Some who testified said slowing or stopping the flow of alcohol from Whiteclay stores to the reservation would help ease alcohol-related problems in the area. Others said people on the reservation would simply get alcohol elsewhere.

Still others said tighter alcohol-law enforcement in Whiteclay may not be a total solution, but Nebraska has a moral obligation to do what it can.

One of the leaders in the long effort to address problems in Whiteclay and the reservation, Indian activist Frank LaMere, acknowledged at the hearing that “I don’t know just exactly what we have done” to help over the years.

“We’ve not even got out of the chute,” said LaMere, a member of the Winnebago Tribe.

Jurisdictional issues complicate the uneasy tie between Whiteclay and the reservation. Problems in the area _ where people are often passed out drunk on the sidewalks or begging for beer money _ have been the subject of finger-pointing for years.

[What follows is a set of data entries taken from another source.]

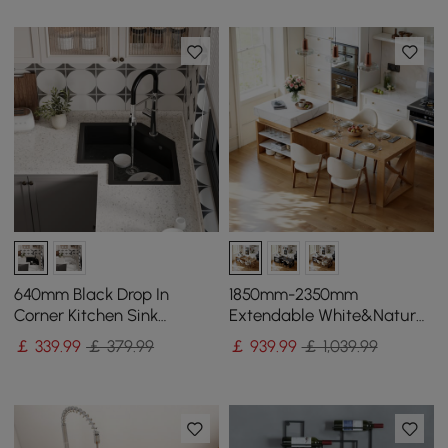
640mm Black Drop In
1850mm-2350mm
Corner Kitchen Sink
Extendable White&Natural
Modern Single Bowl
Kitchen Island with Storage
￡
339
.99
￡ 379.99
￡
939
.99
￡ 1,039.99
Quartz Irregular Sink
Kitchen Cabinet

Common alcohol offenses in Whiteclay include public consumption, selling to intoxicated people, bootlegging onto the reservation, the sale of alcohol on credit, sale to minors, public intoxication, trespassing, assault and theft.

State Patrol superintendent Col. Bryan Tuma told lawmakers that enforcement of alcohol-related laws is difficult in Whiteclay because it’s hard for officers to infiltrate the tiny town where everyone not only knows everyone, but often can see them at the same time. The town is comprised mainly of just one, short street.

Asked by a state senator whether giving more money to the patrol would help enforce laws in Whiteclay, Tuma replied: “To give us money just for Whiteclay when we have so many pressing needs, I don’t know if that’s the answer.”

About four years ago, state and tribal officials reached what they called a historic agreement that allowed tribal police in the Pine Ridge Indian reservation to be deputized in Nebraska so they could patrol Whiteclay. The agreement was signed by Attorney General Jon Bruning, Gov. Dave Heineman and the then- president of the Oglala Sioux Tribe.

But nearly $200,000 earmarked by Congress to pay for Pine Ridge officers to patrol the town slipped away, unused, two years ago when the tribe didn’t have officers trained to be cross-deputized.

Moss said cross-deputizing may not have helped, but stricter enforcement by local and state police in Nebraska might. Daily, dozens of people pass out drunk on Whiteclay’s sidewalks _ a scene Moss said is somehow tolerated in Whiteclay but wouldn’t be in nearby towns, such as Rushville.

“Why is open public drunkenness OK here and not OK anywhere else?” Moss said. “If someone was passed out drunk in front of the bank in Rushville, how long do you think they’d be able to stay? Not very long. But I see people passed out in front of my store everyday.”